My next "adventure" is to make brick buildings. I don't know if I am skillful enough but am obsessed with the idea. I wonder if someone can tell me where to buy the moulds for making brick blocks like the ones shown in Linka world?


----------



## riderdan (Jan 2, 2014)

I'm not sure about those, but I've had good luck with the wall section/block molds from Hirst Arts


----------



## jimtyp (Jan 2, 2008)

Could you use these sheets to help you make your brick pattern?

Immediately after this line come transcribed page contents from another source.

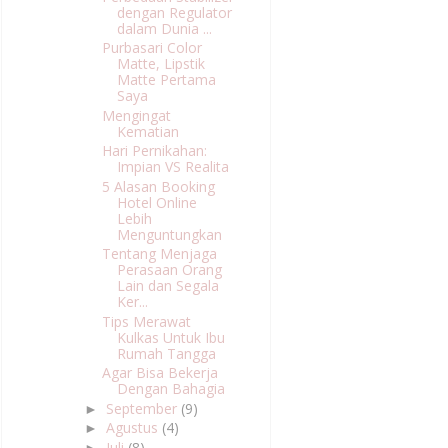
dengan Regulator
dalam Dunia ...
Purbasari Color
Matte, Lipstik
Matte Pertama
Saya
Mengingat
Kematian
Hari Pernikahan:
Impian VS Realita
5 Alasan Booking
Hotel Online
Lebih
Menguntungkan
Tentang Menjaga
Perasaan Orang
Lain dan Segala
Ker...
Tips Merawat
Kulkas Untuk Ibu
Rumah Tangga
Agar Bisa Bekerja
Dengan Bahagia
September
(9)
►
Agustus
(4)
►
Juli
(8)
►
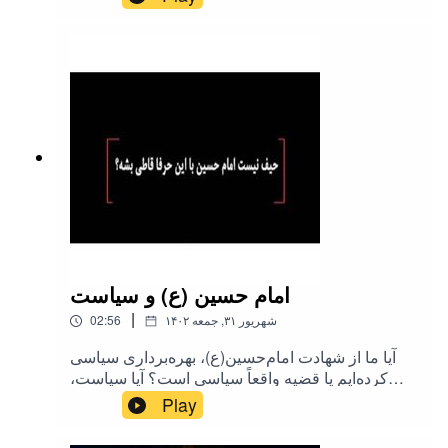
یکی از دوستاتون هم به اشتراک
بگذارید.#طرحی_برای_فردا #رحیم_پور_ازغدی
#اسلام #نفاق #شیعه
امام حسین (ع) و سیاست
|
۱۴۰۲ شهریور ۳۱, جمعه
02:56
آیا ما از شهادت امام‌حسین(ع)، بهره‌برداری سیاسی
کرده‌ایم یا قضیه واقعاً سیاسی است؟ آیا سیاست،
خلاف‌شأن مذهب نیست؟ اولین مجلس رسمی روضه
Play
امام حسین(ع) میدونید کی گرفت؟جالبه بعدم گفت
فقط قرآن بخونید!گفت من گفته بودم کلاه بیارید اینا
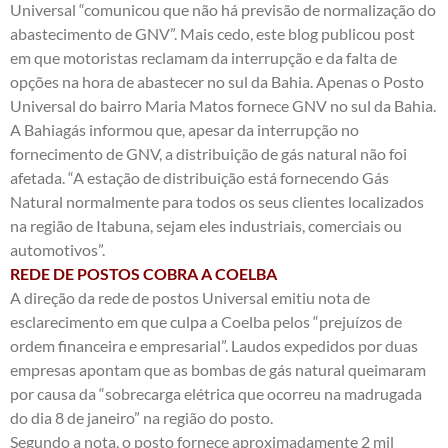
Universal “comunicou que não há previsão de normalização do
abastecimento de GNV”. Mais cedo, este blog publicou post
em que motoristas reclamam da interrupção e da falta de
opções na hora de abastecer no sul da Bahia. Apenas o Posto
Universal do bairro Maria Matos fornece GNV no sul da Bahia.
A Bahiagás informou que, apesar da interrupção no
fornecimento de GNV, a distribuição de gás natural não foi
afetada. “A estação de distribuição está fornecendo Gás
Natural normalmente para todos os seus clientes localizados
na região de Itabuna, sejam eles industriais, comerciais ou
automotivos”.
REDE DE POSTOS COBRA A COELBA
A direção da rede de postos Universal emitiu nota de
esclarecimento em que culpa a Coelba pelos “prejuízos de
ordem financeira e empresarial”. Laudos expedidos por duas
empresas apontam que as bombas de gás natural queimaram
por causa da “sobrecarga elétrica que ocorreu na madrugada
do dia 8 de janeiro” na região do posto.
Segundo a nota, o posto fornece aproximadamente 2 mil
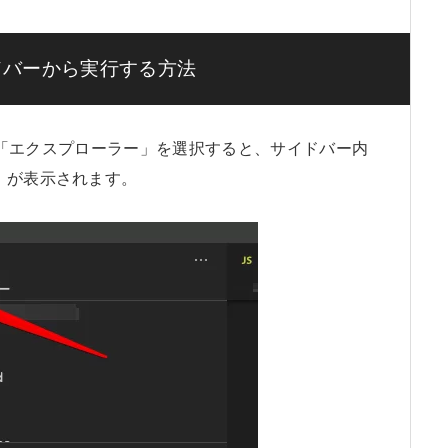
をサイドバーから実行する方法
r）内の「エクスプローラー」を選択すると、サイドバー内
」が表示されます。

http://www.ozarkminiatures.com/scripts/prodList.asp?idCategory=1325

-Jim


----------



## Larry Green (Jan 2, 2008)

Take a look at richardstacy.com

Larry


----------



## Greg Elmassian (Jan 3, 2008)

The "bricks" mentioned are an extensive system of molds for making castings:

Bricks, stone, timber, roofs....

http://www.linkaworld.com/catalog.htm


----------



## Wesley Furman (Jan 2, 2008)

I always enjoy building with Jig Stone. TrainLi does carry molds. 
http://www.trainli.com/categories/listing/112
Wesley


----------



## jimtyp (Jan 2, 2008)

Greg, did you find a scale listed anywhere for the Linka World molds?

-Jim


----------



## jimtyp (Jan 2, 2008)

Ah, found it in the FAQ:

...the Linka moulds are 1/76 scale. 

I like them but small for G.


----------



## mymodeltrain (May 14, 2013)

jimtyp said:


> Ah, found it in the FAQ:
> 
> ...the Linka moulds are 1/76 scale.
> 
> I like them but small for G.


I agreed, very nice but too small for G scale.


----------



## David Leech (Dec 9, 2008)

Well, you could get a 3D printer and make up your own masters, then make molds to cast your pieces!
Cheers,
David Leech, Delta, Canada


----------



## hcampbell (Jan 2, 2008)

JigStones made a G scale set of brick molds. I didn't find any on E-Bay but you might ask around.
http://www.trainweb.org/girr/tips/tips6/jigstones_tips.html
The samples are all stone, but there are also brick molds.

Harvey C.


----------



## Dan Pierce (Jan 2, 2008)

Trainli.com has the jigstones molds.


----------



## Dennis Cherry (Feb 16, 2008)

I have some I am willing to part.

Have to get inventory.


----------